● EXERCISE PROMPT: In the entries below, find the line with "факты из диалогов" and the line with "Vaillant sensoVENT"; copy them and every line between them exactly, but not the pictures.

● EXERCISE INPUT:
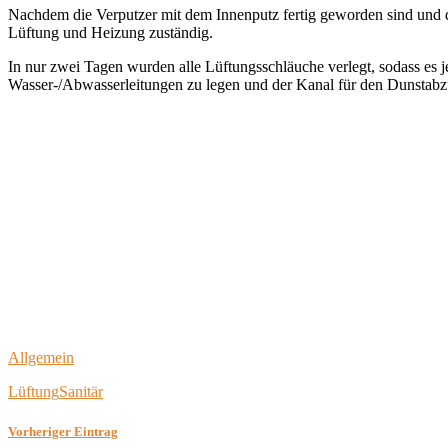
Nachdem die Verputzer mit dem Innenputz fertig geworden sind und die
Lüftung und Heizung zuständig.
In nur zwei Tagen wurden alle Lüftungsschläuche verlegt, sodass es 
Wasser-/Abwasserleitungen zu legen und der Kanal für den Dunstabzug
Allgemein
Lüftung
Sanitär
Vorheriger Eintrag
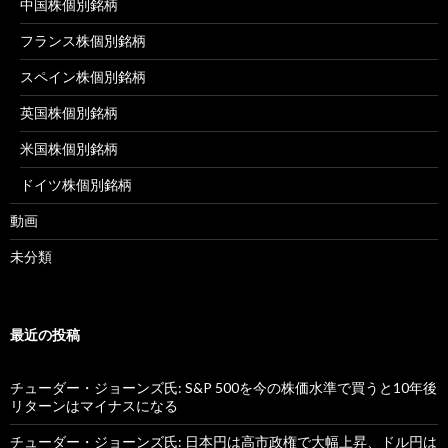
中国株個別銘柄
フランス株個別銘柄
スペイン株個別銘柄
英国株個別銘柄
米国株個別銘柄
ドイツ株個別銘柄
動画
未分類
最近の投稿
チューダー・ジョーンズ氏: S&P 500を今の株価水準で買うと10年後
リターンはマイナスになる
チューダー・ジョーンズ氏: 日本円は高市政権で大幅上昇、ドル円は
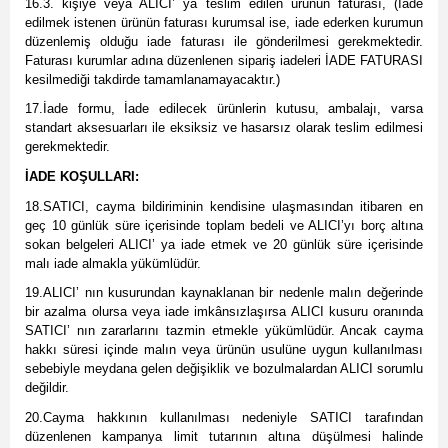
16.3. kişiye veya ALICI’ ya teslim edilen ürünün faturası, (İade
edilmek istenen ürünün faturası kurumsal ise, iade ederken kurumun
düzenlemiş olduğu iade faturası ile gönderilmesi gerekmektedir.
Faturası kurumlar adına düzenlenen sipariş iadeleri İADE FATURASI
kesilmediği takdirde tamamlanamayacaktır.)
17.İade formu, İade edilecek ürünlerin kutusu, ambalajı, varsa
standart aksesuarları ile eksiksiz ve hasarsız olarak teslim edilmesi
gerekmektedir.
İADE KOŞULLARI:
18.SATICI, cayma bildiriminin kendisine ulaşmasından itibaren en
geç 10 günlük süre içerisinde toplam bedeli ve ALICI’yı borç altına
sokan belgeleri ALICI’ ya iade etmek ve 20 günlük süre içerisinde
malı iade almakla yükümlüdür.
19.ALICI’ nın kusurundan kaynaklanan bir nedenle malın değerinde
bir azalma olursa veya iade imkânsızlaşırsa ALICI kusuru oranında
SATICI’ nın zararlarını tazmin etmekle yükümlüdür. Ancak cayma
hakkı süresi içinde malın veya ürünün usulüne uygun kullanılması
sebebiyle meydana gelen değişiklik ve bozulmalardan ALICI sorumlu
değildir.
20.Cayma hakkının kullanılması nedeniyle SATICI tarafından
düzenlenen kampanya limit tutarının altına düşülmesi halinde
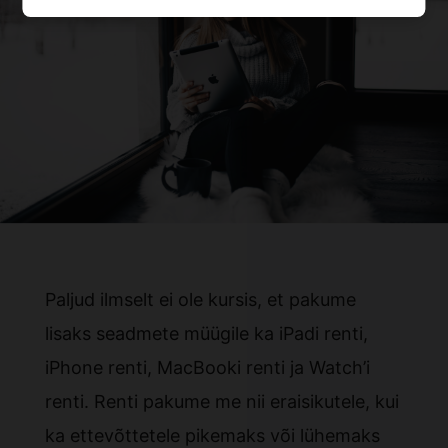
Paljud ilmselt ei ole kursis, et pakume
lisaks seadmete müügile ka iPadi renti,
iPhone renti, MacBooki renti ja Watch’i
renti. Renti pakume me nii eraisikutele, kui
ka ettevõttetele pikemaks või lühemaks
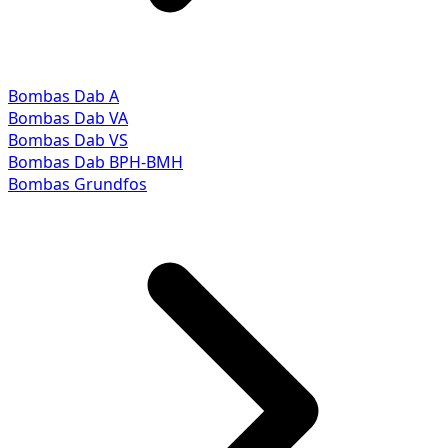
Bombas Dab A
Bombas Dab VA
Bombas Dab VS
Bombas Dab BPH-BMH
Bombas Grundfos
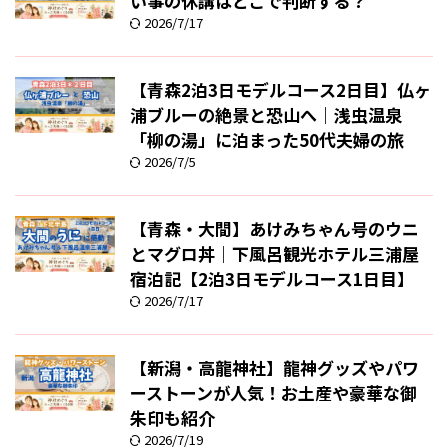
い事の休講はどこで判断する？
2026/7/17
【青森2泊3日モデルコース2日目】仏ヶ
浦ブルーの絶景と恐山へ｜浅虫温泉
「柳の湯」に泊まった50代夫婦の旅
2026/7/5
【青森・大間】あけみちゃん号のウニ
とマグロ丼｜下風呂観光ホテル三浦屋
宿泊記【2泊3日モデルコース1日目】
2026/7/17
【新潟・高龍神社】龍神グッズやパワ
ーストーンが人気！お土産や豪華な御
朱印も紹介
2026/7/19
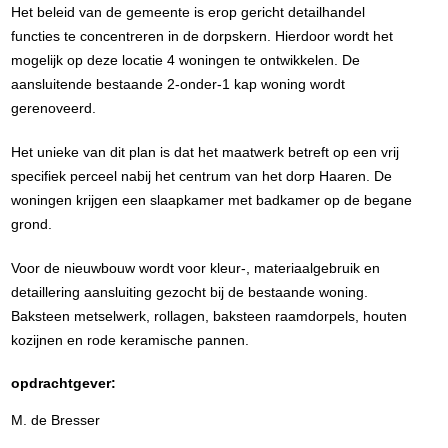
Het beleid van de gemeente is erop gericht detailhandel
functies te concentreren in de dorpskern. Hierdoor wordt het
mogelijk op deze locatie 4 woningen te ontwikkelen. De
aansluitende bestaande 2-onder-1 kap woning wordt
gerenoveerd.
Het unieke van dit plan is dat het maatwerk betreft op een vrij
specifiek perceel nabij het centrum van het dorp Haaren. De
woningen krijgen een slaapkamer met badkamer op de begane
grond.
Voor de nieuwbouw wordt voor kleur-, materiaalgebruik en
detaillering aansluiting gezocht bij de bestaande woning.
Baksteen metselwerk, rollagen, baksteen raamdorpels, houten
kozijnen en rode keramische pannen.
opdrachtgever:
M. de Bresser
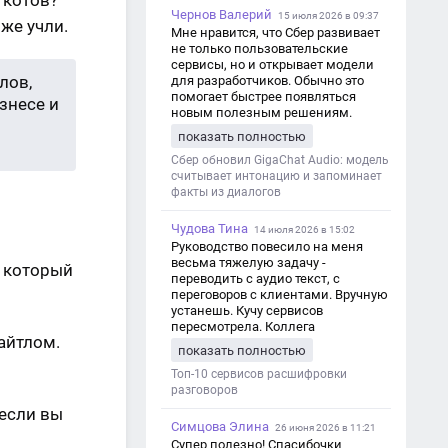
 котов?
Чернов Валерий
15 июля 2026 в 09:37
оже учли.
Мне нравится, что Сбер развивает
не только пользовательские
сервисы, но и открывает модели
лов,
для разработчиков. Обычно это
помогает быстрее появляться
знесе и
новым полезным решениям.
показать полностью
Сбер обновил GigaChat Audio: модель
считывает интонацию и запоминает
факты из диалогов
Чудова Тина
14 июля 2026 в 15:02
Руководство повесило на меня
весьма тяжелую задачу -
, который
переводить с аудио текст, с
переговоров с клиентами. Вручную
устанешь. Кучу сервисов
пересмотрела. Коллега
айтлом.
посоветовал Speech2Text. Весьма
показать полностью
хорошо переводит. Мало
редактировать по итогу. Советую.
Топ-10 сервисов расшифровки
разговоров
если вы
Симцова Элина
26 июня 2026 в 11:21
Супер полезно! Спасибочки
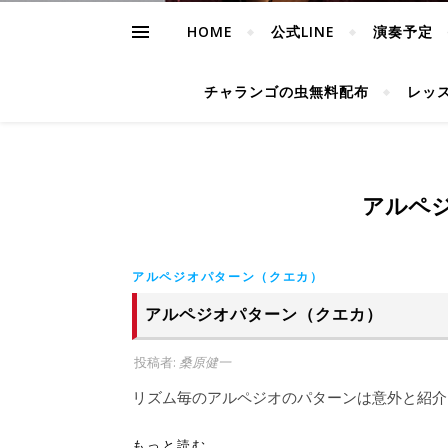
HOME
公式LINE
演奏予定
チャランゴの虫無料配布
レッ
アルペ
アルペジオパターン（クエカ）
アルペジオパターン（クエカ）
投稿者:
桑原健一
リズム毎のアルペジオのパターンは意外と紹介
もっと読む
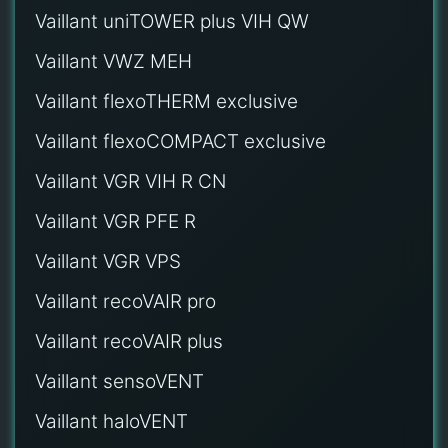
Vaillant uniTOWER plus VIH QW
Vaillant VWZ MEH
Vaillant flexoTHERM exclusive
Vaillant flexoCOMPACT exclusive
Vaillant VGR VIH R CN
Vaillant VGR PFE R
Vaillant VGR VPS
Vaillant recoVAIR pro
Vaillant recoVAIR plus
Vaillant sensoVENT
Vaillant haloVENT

● OUTPUT OF THE TASK:
факты из диалогов
Чудова Тина
14 июля 2026 в 15:02
Руководство повесило на меня
весьма тяжелую задачу -
, который
переводить с аудио текст, с
переговоров с клиентами. Вручную
устанешь. Кучу сервисов
пересмотрела. Коллега
айтлом.
посоветовал Speech2Text. Весьма
показать полностью
хорошо переводит. Мало
редактировать по итогу. Советую.
Топ-10 сервисов расшифровки
разговоров
если вы
Симцова Элина
26 июня 2026 в 11:21
Супер полезно! Спасибочки
HOME
公式LINE
演奏予定
チャランゴの虫無料配布
レッ
アルペ
アルペジオパターン（クエカ）
アルペジオパターン（クエカ）
投稿者:
桑原健一
リズム毎のアルペジオのパターンは意外と紹介
もっと読む
Vaillant uniTOWER plus VIH QW
Vaillant VWZ MEH
Vaillant flexoTHERM exclusive
Vaillant flexoCOMPACT exclusive
Vaillant VGR VIH R CN
Vaillant VGR PFE R
Vaillant VGR VPS
Vaillant recoVAIR pro
Vaillant recoVAIR plus
Vaillant sensoVENT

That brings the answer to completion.